I agree that both have their place, but I'd err on the side of writing tests that will run quicker where possible so that my build pipeline doesn't take forever (and eventually cost a fortune in compute power).

asdfasgasdgasdg · on Sept 24, 2020

So, I'm in the privileged position of having an extremely large cluster of machines dedicated to running my team's tests. Even with that, e2e tests do take longer to run than unit tests. All our product's thousands of presubmit tests (millions of test cases plus random testing) might take fifteen to twenty minutes to run. The post-submits take even longer.

On the other hand, fixing a bug that makes it to production and is not caught by tests takes longer still, and additionally hurts user trust. On balance, I can't recommend forgoing thorough end to end testing just to decrease test run time. Spend more money on resources to run your tests if you must, but don't skimp on end to end testing. There is no substitute.

Sodman · on Sept 24, 2020

I agree with you overall, in an ideal world we all have near unlimited compute power and even these "longer" e2e tests run in a few minutes, not hours. Unfortunately it's also not terribly uncommon to see these e2e suites take many hours, or sometimes even days to run.

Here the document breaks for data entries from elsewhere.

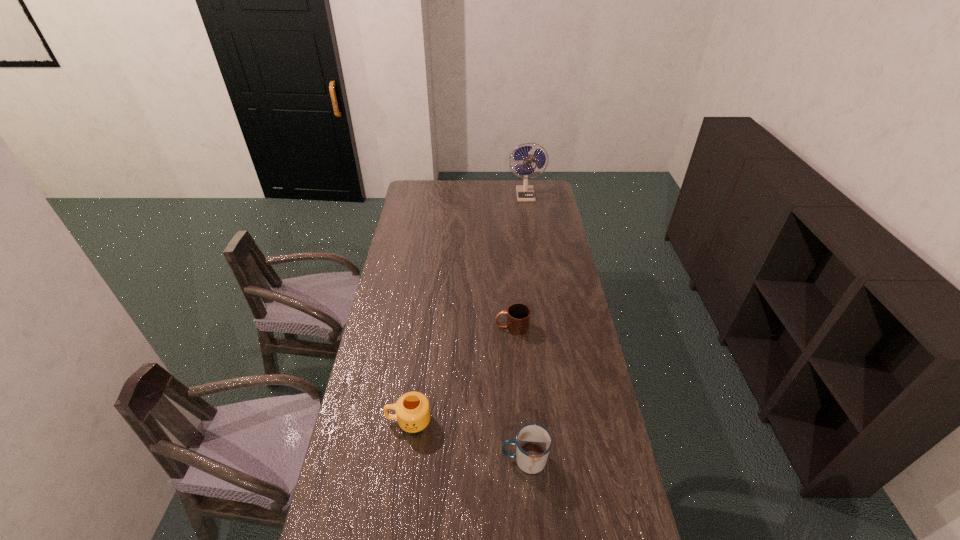 This screenshot has width=960, height=540. Find the location of `vacant space located on the handle side of the nearest object`. vacant space located on the handle side of the nearest object is located at coordinates (425, 460).

Where is `vacant space located 0.050m on the handle side of the second farthest mug`? vacant space located 0.050m on the handle side of the second farthest mug is located at coordinates (371, 421).

Find the location of a particular element. free space located on the handle side of the second farthest mug is located at coordinates (371, 421).

What are the coordinates of `blank area located on the handle side of the second farthest mug` in the screenshot? It's located at (359, 421).

Where is `vacant point located 0.120m on the side of the shortest object with the handle`? The height and width of the screenshot is (540, 960). vacant point located 0.120m on the side of the shortest object with the handle is located at coordinates (464, 327).

You are a GUI agent. You are given a task and a screenshot of the screen. Output one action in this format:
    pyautogui.click(x=<x>, y=<y>)
    Task: Click on the vacant space situated on the side of the shortest object with the handle
    
    Given the screenshot: What is the action you would take?
    pyautogui.click(x=467, y=327)

The width and height of the screenshot is (960, 540). What are the coordinates of `vacant space located on the side of the shortest object with the handle` in the screenshot? It's located at (441, 327).

Where is `object that is at the far edge`? object that is at the far edge is located at coordinates (524, 193).

Locate an element on the screen. object at the left edge is located at coordinates (412, 409).

Where is `object that is at the right edge`? This screenshot has height=540, width=960. object that is at the right edge is located at coordinates (524, 193). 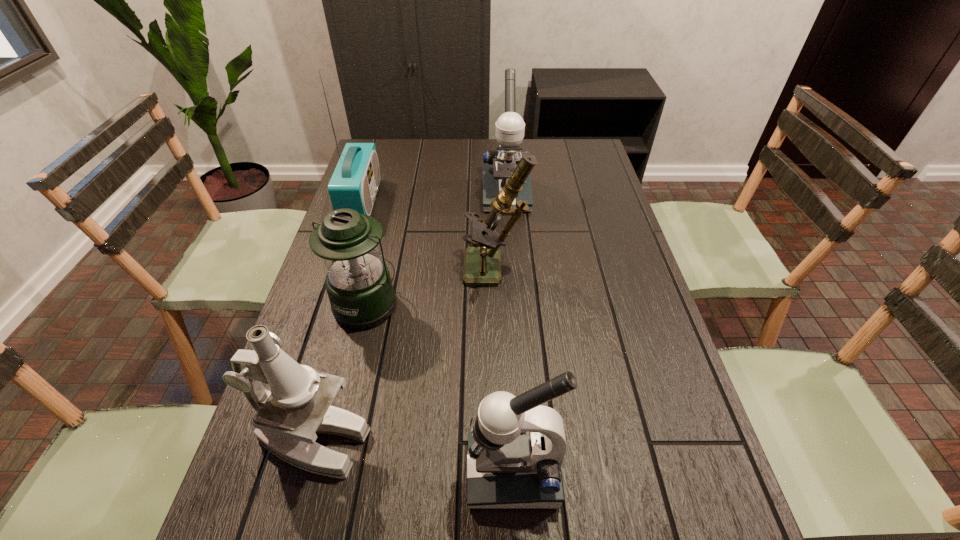 Where is `empty space between the farthest microscope and the leftmost microscope`? empty space between the farthest microscope and the leftmost microscope is located at coordinates (410, 319).

At what (x,y) coordinates should I click in order to perform the action: click on vacant space in between the second farthest microscope and the leftmost microscope. Please return your answer as a coordinate pair (x, y). Looking at the image, I should click on (404, 357).

I want to click on empty space that is in between the shortest object and the farthest microscope, so click(436, 249).

Image resolution: width=960 pixels, height=540 pixels. In order to click on blank region between the farthest microscope and the lantern in this screenshot , I will do `click(436, 249)`.

You are a GUI agent. You are given a task and a screenshot of the screen. Output one action in this format:
    pyautogui.click(x=<x>, y=<y>)
    Task: Click on the free space between the farthest microscope and the lantern
    The height and width of the screenshot is (540, 960).
    Given the screenshot: What is the action you would take?
    pyautogui.click(x=436, y=249)

Image resolution: width=960 pixels, height=540 pixels. What are the coordinates of `free space between the shortest object and the second farthest microscope` in the screenshot? It's located at (431, 288).

Find the location of a particular element. Image resolution: width=960 pixels, height=540 pixels. object that is the closest to the farthest microscope is located at coordinates (482, 266).

Locate which object ranks in proximity to the radio receiver. Please provide its 2D coordinates. Your answer should be formatted as a tuple, i.e. [(x, y)], where the tuple contains the x and y coordinates of a point satisfying the conditions above.

[(358, 283)]

Where is `microscope that can be found as the second closest to the third nearest microscope`? This screenshot has height=540, width=960. microscope that can be found as the second closest to the third nearest microscope is located at coordinates (298, 407).

I want to click on microscope that is the closest one to the second farthest microscope, so click(x=510, y=127). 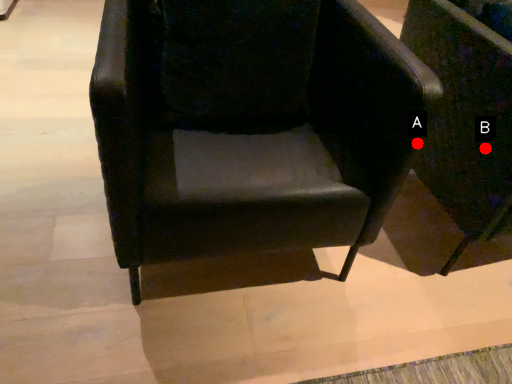 Question: Two points are circled on the image, labeled by A and B beside each circle. Which point is farther from the camera taking this photo?

Choices:
 (A) A is further
 (B) B is further

Answer: (B)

I think the happy medium might be using a dependency-aware testing pipeline that only runs tests for areas affected by the current commit's changes. I've seen Bazel used in this kind of setup with some success, for example.

Ideally no bugs make it to production, but that's almost never the reality. Obviously it'll depend on your software's use-case and user demographics, but you could erode user-trust just as bad by having a trivial user-facing bug sit visible on your app/site for a few days or weeks because your CI/CD pipeline takes so long to run that it prevents you from pushing out timely releases.

asdfasgasdgasdg · on Sept 24, 2020

Yeah, another aspect here is optimizing tests properly. Of course, this also takes engineering time, but if you get your performance culture in the right place, hopefully test run costs can be commensurate to the amount of value you're delivering. That will allow you to never have a situation where your tests take inordinate amounts of time because you cannot afford resources to run them.

Everything is tradeoffs, of course. You have to decide what's right for your business. But I think it's rare that there is too much or too thorough of testing. I'm guessing most orgs err in the other direction.

aidenn0 · on Sept 24, 2020

Useful functional tests are IMO almost always easier to write than useful unit tests.

Unit tests are only easy to write for a small subset of units (e.g. it's easier to check if a sequence is sorted than to write an efficient sort)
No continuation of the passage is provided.